◆ **Aim of the exercise**: Listed below are entries; give the number of lines among them that include "euros", and only that number.

Stored data entries:
= = = = = = =
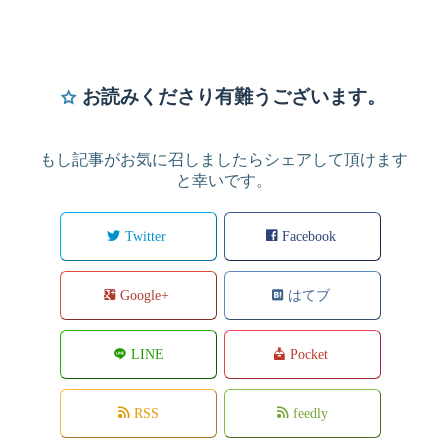
お読みくださり有難うございます。
もし記事がお気に召しましたらシェアして頂けます
と幸いです。
Twitter
Facebook
Google+
はてブ
LINE
Pocket
RSS
feedly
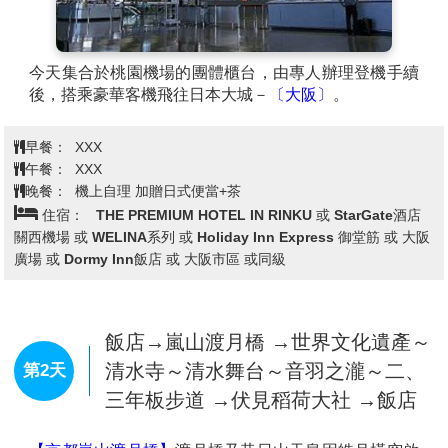
今天集合於桃園機場的團體櫃台，由專人辦理登機手續
後，搭乘豪華客機飛往日本大城－
〔大阪〕
。
早餐：
XXX
午餐：
XXX
晚餐：
機上自理 加贈日式便當+茶
住宿：
THE PREMIUM HOTEL IN RINKU 或 StarGate酒店
關西機場 或 WELINA系列 或 Holiday Inn Express 御堂筋 或 大阪
廣場 或 Dormy Inn飯店 或 大阪市區 或同級
飯店→嵐山渡月橋 →世界文化遺產～
清水寺～清水舞台～音羽之瀧～二、
第2天
三年板步道 →伏見稻荷大社 →飯店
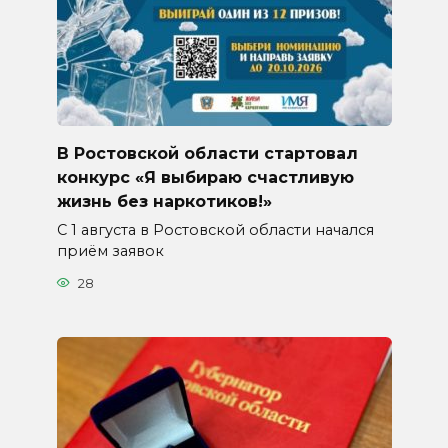
В Ростовской области стартовал
конкурс «Я выбираю счастливую
жизнь без наркотиков!»
С 1 августа в Ростовской области начался
приём заявок
28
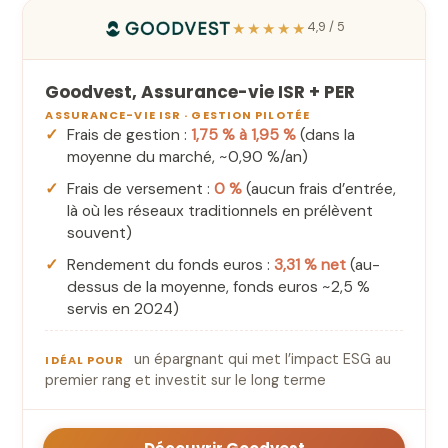
★★★★★
4,9 / 5
Goodvest, Assurance-vie ISR + PER
ASSURANCE-VIE ISR · GESTION PILOTÉE
Frais de gestion :
1,75 % à 1,95 %
(dans la
moyenne du marché, ~0,90 %/an)
Frais de versement :
0 %
(aucun frais d’entrée,
là où les réseaux traditionnels en prélèvent
souvent)
Rendement du fonds euros :
3,31 % net
(au-
dessus de la moyenne, fonds euros ~2,5 %
servis en 2024)
un épargnant qui met l’impact ESG au
IDÉAL POUR
premier rang et investit sur le long terme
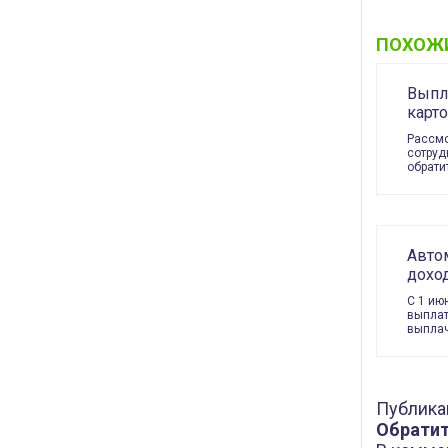
ПОХОЖ
Выпла
карто
Рассмо
сотруд
обрати
Авто
дохо
С 1 ию
выплат
выпла
Публика
Обратит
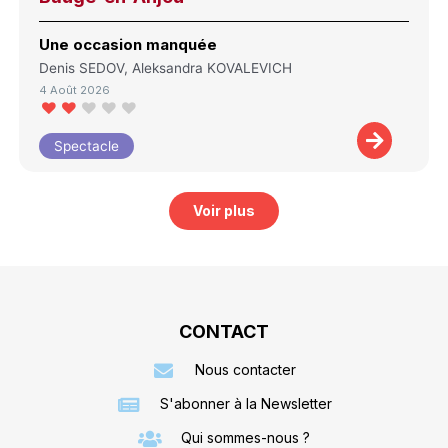
Une occasion manquée
Denis SEDOV, Aleksandra KOVALEVICH
4 Août 2026
Spectacle
Voir plus
CONTACT
Nous contacter
S'abonner à la Newsletter
Qui sommes-nous ?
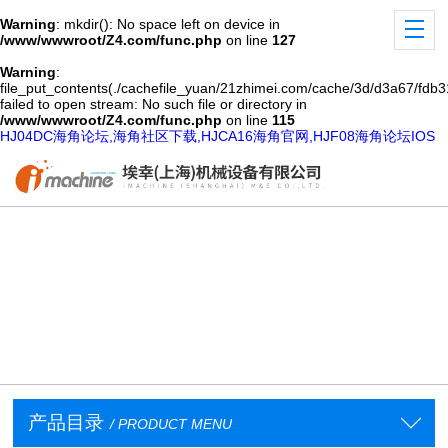
Warning
: mkdir(): No space left on device in
/www/wwwroot/Z4.com/func.php
on line
127
Warning
:
file_put_contents(./cachefile_yuan/21zhimei.com/cache/3d/d3a67/fdb31
failed to open stream: No such file or directory in
/www/wwwroot/Z4.com/func.php
on line
115
HJ04DC海角论坛,海角社区下载,HJCA16海角官网,HJF08海角论坛IOS
产品目录
/ PRODUCT MENU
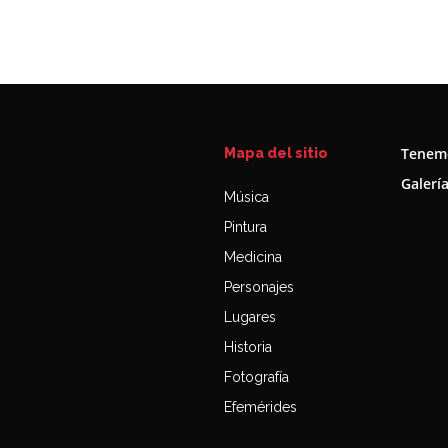
Tenemo
Mapa del sitio
Galerí
Música
Pintura
Medicina
Personajes
Lugares
Historia
Fotografía
Efemérides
= = = = = = =
◆ **Task output**: 2